Installation#

sktime currently supports:

  • Python versions 3.7, 3.8, 3.9 and 3.10.

  • Operating systems Mac OS X, Unix-like OS, Windows 8.1 and higher

See here for a full list of precompiled wheels available on PyPI.

We appreciate community contributions towards compatibility with python 3.10, or other operating systems.

Release versions#

For frequent issues with installation, consult the Release versions - troubleshooting section.

Installing sktime from PyPI#

sktime releases are available via PyPI. To install sktime with core dependencies, excluding soft dependencies, via pip type:

pip install sktime

To install sktime with maximum dependencies, including soft dependencies, install with the all_extras modifier:

pip install sktime[all_extras]

Installing sktime from conda#

sktime releases are available via conda from conda-forge. To install sktime with core dependencies, excluding soft dependencies via conda type:

conda install -c conda-forge sktime

To install sktime with maximum dependencies, including soft dependencies, install with the all-extras recipe:

conda install -c conda-forge sktime-all-extras

Note: currently this does not include the dependency catch-22. As this package is not available on conda-forge, it must be installed via pip if desired. Contributions to remedy this situation are appreciated.

Release versions - troubleshooting#

Module not found#

The most frequent reason for module not found errors is installing sktime with minimum dependencies and using an estimator which interfaces a package that has not been installed in the environment. To resolve this, install the missing package, or install sktime with maximum dependencies (see above).

Development versions#

To install the latest development version of sktime, or earlier versions, the sequence of steps is as follows:

Step 1 - git clone the sktime repository, the latest version or an earlier version. Step 2 - ensure build requirements are satisfied Step 3 - pip install the package from a git clone, with the editable parameter.

Detail instructions for all steps are given below. For brevity, we discuss steps 1 and 3 first; step 2 is discussed at the end, as it will depend on the operating system.

Step 1 - clone the git repository#

The sktime repository should be cloned to a local directory, using a graphical user interface, or the command line.

Using the git command line, the sequence of commands to install the latest version is as follows:

git clone https://github.com/alan-turing-institute/sktime.git
cd sktime
git checkout main
git pull

To build a previous version, replace line 3 with:

git checkout <VERSION>

This will checkout the code for the version <VERSION>, where <VERSION> is a valid version string. Valid version strings are the repository’s git tags, which can be inspected by running git tag.

You can also download a zip archive of the version from GitHub.

Step 2 - satisfying build requirements#

Before carrying out step 3, the sktime build requirements need to be satisfied. Details for this differ by operating system, and can be found in the sktime build requirements section below.

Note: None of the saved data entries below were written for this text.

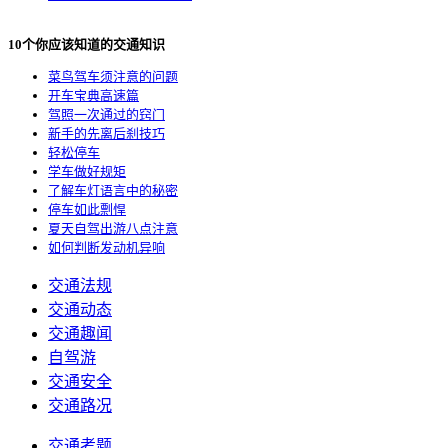
10个你应该知道的交通知识
菜鸟驾车须注意的问题
开车宝典高速篇
驾照一次通过的窍门
新手的先离后刹技巧
轻松停车
学车做好规矩
了解车灯语言中的秘密
停车如此剽悍
夏天自驾出游八点注意
如何判断发动机异响
交通法规
交通动态
交通趣闻
自驾游
交通安全
交通路况
交通考题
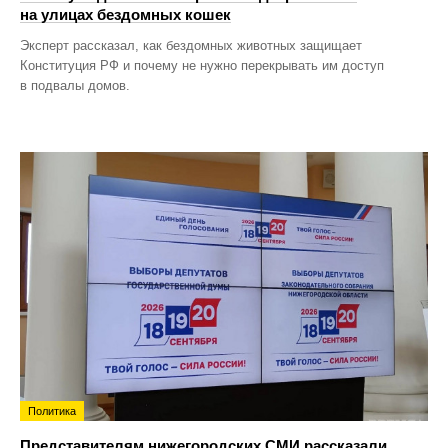
на улицах бездомных кошек
Эксперт рассказал, как бездомных животных защищает
Конституция РФ и почему не нужно перекрывать им доступ
в подвалы домов.
Политика
Представителям нижегородских СМИ рассказали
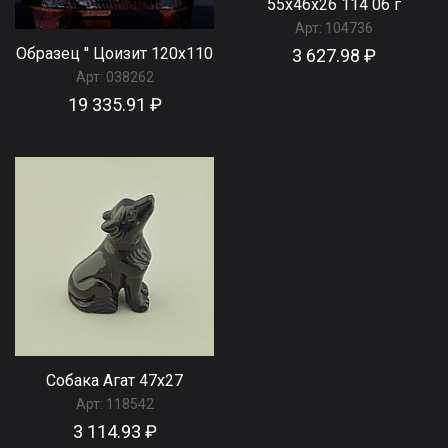
55x46x26 114 06 г
Арт:
104736
Образец '' Цоизит 120х110
3 627.98 ₽
Арт:
038262
19 335.91 ₽
Собака Агат 47х27
Арт:
118542
3 114.93 ₽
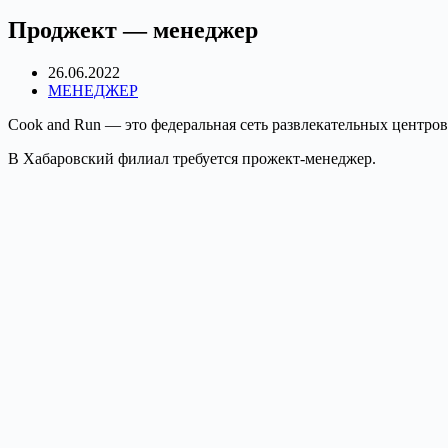
Проджект — менеджер
26.06.2022
МЕНЕДЖЕР
Cook and Run — это федеральная сеть развлекательных центро
В Хабаровский филиал требуется прожект-менеджер.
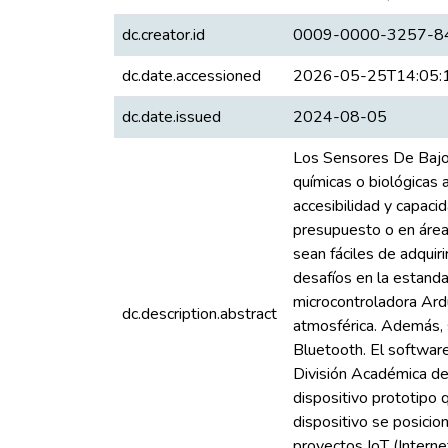
dc.creator.id
0009-0000-3257-8
dc.date.accessioned
2026-05-25T14:05:
dc.date.issued
2024-08-05
Los Sensores De Bajo C
químicas o biológicas 
accesibilidad y capac
presupuesto o en área
sean fáciles de adquir
desafíos en la estanda
microcontroladora Ar
dc.description.abstract
atmosférica. Además, 
Bluetooth. El software
División Académica de
dispositivo prototipo
dispositivo se posicio
proyectos IoT (Interne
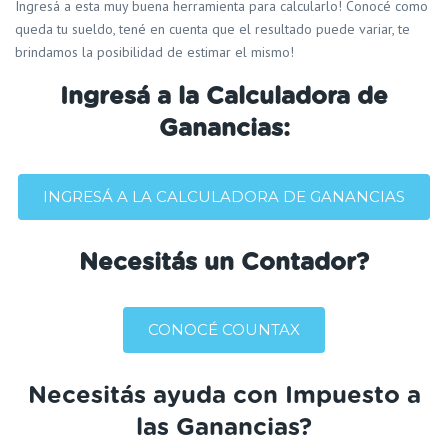
Ingresá a esta muy buena herramienta para calcularlo! Conocé como
queda tu sueldo, tené en cuenta que el resultado puede variar, te
brindamos la posibilidad de estimar el mismo!
Ingresá a la Calculadora de
Ganancias:
INGRESÁ A LA CALCULADORA DE GANANCIAS
Necesitás un Contador?
CONOCÉ COUNTAX
Necesitás ayuda con Impuesto a
las Ganancias?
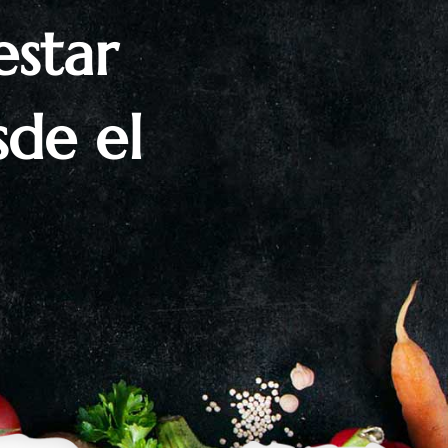
estar
sde el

Typically, the set-up steps needs to be carried out only once per system.

Step 3 - building sktime from source#

To build and install sktime from source, navigate to the local clone’s root directory and type:

pip install .

Alternatively, the . may be replaced with a full or relative path to the root directory.

For a developer install that updates the package each time the local source code is changed, install sktime in editable mode, via:

pip install --editable .[dev]

This allows editing and extending the code in-place. See also pip reference on editable installs).

Note

You will have to re-run:

pip install --editable .

every time the source code of a compiled extension is changed (for instance when switching branches or pulling changes from upstream).

Building binary packages and installers#

The .whl package and .exe installers can be built with:

pip install build
python -m build --wheel

The resulting packages are generated in the dist/ folder.

sktime build requirements#

This section outlines the sktime build requirements. These are required for:

  • installing sktime from source, e.g., development versions

  • the advanced developer set-up

You now need to set up a new python virtual environment. Our instructions will go through the commands to set up a conda environment which is recommended for sktime development. This relies on an anaconda installation. The process will be similar for venv or other virtual environment managers.

In the anaconda prompt terminal:

  1. Navigate to your local sktime folder cd sktime

  2. Create new environment with python 3.8: conda create -n sktime-dev python=3.8

    Warning

    If you already have an environment called “sktime-dev” from a previous attempt you will first need to remove this

  3. Activate the environment: conda activate sktime-dev

  4. Build an editable version of sktime pip install -e .[all_extras,dev]

  5. If everything has worked you should see message “successfully installed sktime”

Some users have experienced issues when installing NumPy, particularly version 1.19.4.

Note

If step 4. results in a “no matches found” error, it may be due to how your shell handles special characters.

  • Possible solution: use quotation marks:

    pip install -e ."[all_extras,dev]"
    

Note

Another option under Windows is to follow the instructions for `Unix-like OS`_, using the Windows Subsystem for Linux (WSL). For installing WSL, follow the instructions here.

References#

The installation instruction are adapted from scikit-learn’s advanced installation instructions.